In short, Brooks reverses the Lucy with the football metaphor, but Andrew Sullivan will have none of that from Brooks:
He’s venting at Obama today for finally absorbing the ineluctable fact that the current GOP will never, ever support increasing government revenues, and thereby cannot get to the Grand Bargain so many of us want. But look: Obama has put Medicare on the table before and got nothing for it. He has even cut Medicare and been pilloried by the GOP for it. He has been open to major tax reform: they are uninterested until they regain the White House. He compromised on the extension of the Bush tax cuts … only to be ambushed by the debt ceiling fiasco, which seriously hurt him.

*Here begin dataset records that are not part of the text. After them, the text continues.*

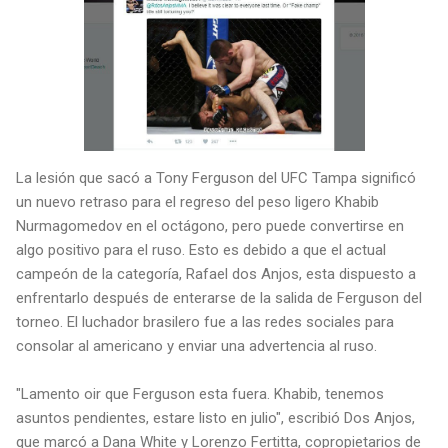
La lesión que sacó a Tony Ferguson del UFC Tampa significó
un nuevo retraso para el regreso del peso ligero Khabib
Nurmagomedov en el octágono, pero puede convertirse en
algo positivo para el ruso. Esto es debido a que el actual
campeón de la categoría, Rafael dos Anjos, esta dispuesto a
enfrentarlo después de enterarse de la salida de Ferguson del
torneo. El luchador brasilero fue a las redes sociales para
consolar al americano y enviar una advertencia al ruso.
"Lamento oir que Ferguson esta fuera. Khabib, tenemos
asuntos pendientes, estare listo en julio", escribió Dos Anjos,
que marcó a Dana White y Lorenzo Fertitta, copropietarios de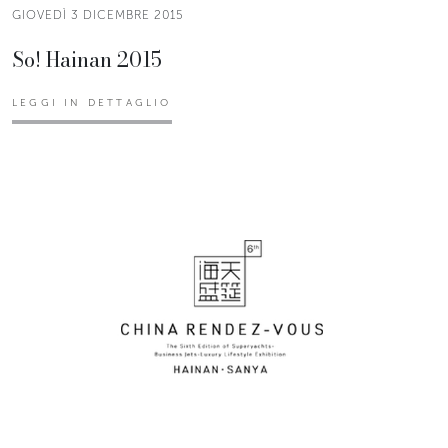
GIOVEDÌ 3 DICEMBRE 2015
So! Hainan 2015
LEGGI IN DETTAGLIO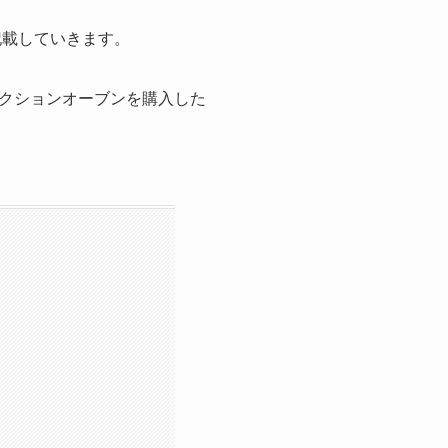
記載していきます。
クションオーブンを購入した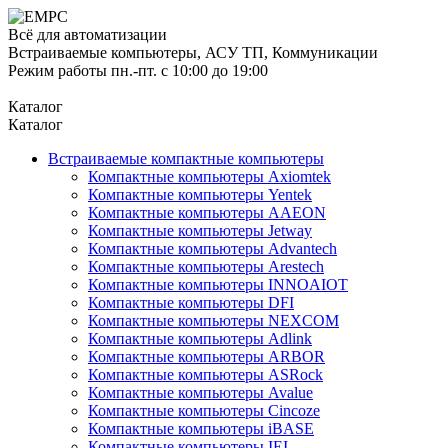
Всё для автоматизации
Встраиваемые компьютеры, АСУ ТП, Коммуникации
Режим работы пн.-пт. с 10:00 до 19:00
Каталог
Каталог
Встраиваемые компактные компьютеры
Компактные компьютеры Axiomtek
Компактные компьютеры Yentek
Компактные компьютеры AAEON
Компактные компьютеры Jetway
Компактные компьютеры Advantech
Компактные компьютеры Arestech
Компактные компьютеры INNOAIOT
Компактные компьютеры DFI
Компактные компьютеры NEXCOM
Компактные компьютеры Adlink
Компактные компьютеры ARBOR
Компактные компьютеры ASRock
Компактные компьютеры Avalue
Компактные компьютеры Cincoze
Компактные компьютеры iBASE
Компактные компьютеры IEI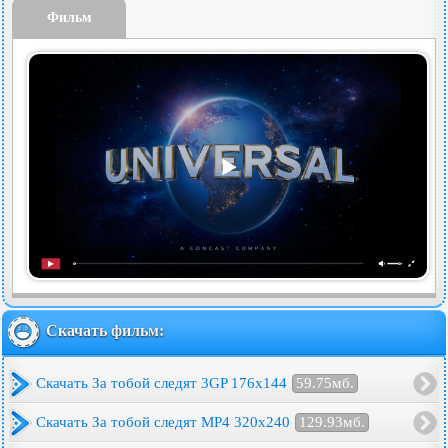
Фильм
Скачать фильм:
Скачать За тобой следят 3GP 176x144
59.75мб.
Скачать За тобой следят MP4 320x240
129.93мб.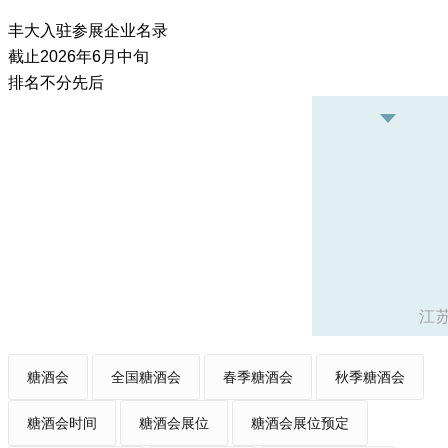
丰大入驻参展企业名录
截止2026年6月中旬
排名不分先后
江
糖酒会
全国糖酒会
春季糖酒会
秋季糖酒会
糖酒会时间
糖酒会展位
糖酒会展位预定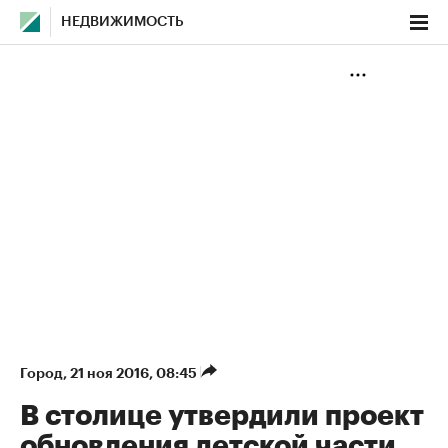
НЕДВИЖИМОСТЬ
Город
⁠,
21 ноя 2016, 08:45
В столице утвердили проект
обновления детской части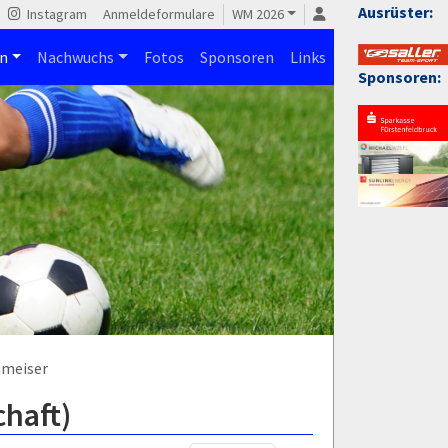
Ausrüster:
Instagram
Anmeldeformulare
WM 2026
n
Nachwuchs
Fotos
Sponsoren
Links
Sponsoren:
hmeiser
chaft)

And there is the question of just who is the Charlie Brown sap here:
I agree with David that Obamaism matters; but I don’t think Obama has treated us all like saps for proposing a second stimulus now and less radical ($3 trillion) debt reduction later. Yes, it’s not Bowles-Simpson. Yes, its tax proposals will not radically simplify the system (which is what we need) and are geared for political purposes … but at this point, what’s he seriously supposed to do?
The only way forward to a Grand Bargain is by calling the GOP bluff on taxes and going to the country on it. Once the Tea Party seized the House, this was always the likeliest scenario. Obama tried extremely hard to avoid it – which is what precipitated the last year of humiliations – which have taken a toll on his ratings and, far more dangerously, wounded his authority as president. And so, he has been forced into political contrast. To blame Obama for this seems absurd to me – and is only in the column because David is leerier of saying what needs to be said: that the current Republican party is a radical, extremist, reckless force that is far more concerned with defeating this president than in reforming the country on bipartisan lines.
But Brooks already said that – he had previously boldly declared the radical elements in charge of the Republican Party were “unfit to govern” – and that was not so long ago. And Jonathan Cohn comments:
I always believe that Brooks is on the verge of breaking out of conventional punditry and admitting that, in today’s political environment, the Republicans are simply less high-minded and reasonable than Obama and his allies. Then he always pulls the football away.
And Sullivan is okay with this Charlie Brown just walking away:
And the political logic of the shift, even if it is a Plan B, is compelling. If Perry is the candidate, the choice in 2012 will be between an incrementalist like Obama who is prepared to put entitlement cuts and tax hikes on the table, and a radical who has called social security a “monstrous lie” and wants all the fiscal sacrifice to come from the middle class and poor.
I wish it hadn’t come to this. But Obama, to my mind, has successfully demonstrated he has been willing to compromise, and the GOP has successfully demonstrated they cannot. I think most Americans get that. I think they get that if there has been a sap in all this, it isn’t David Brooks for hoping for bipartisan reform, but Obama for hoping for sanity from today’s GOP.
Yes, you can hope Lucy won’t pull the football away at the last instant, but you know better. The joke in the cartoon is that Charlie Brown does know better – everyone knows Lucy, the casually cruel girl – but he just cannot help himself. It’s the triumph of hope over experience. It’s funny. It’s inevitable. It’s pathetic. And damn, life really is like that.
But life doesn’t have to be like that. No one elected Charlie Brown president. That’s just a comic strip.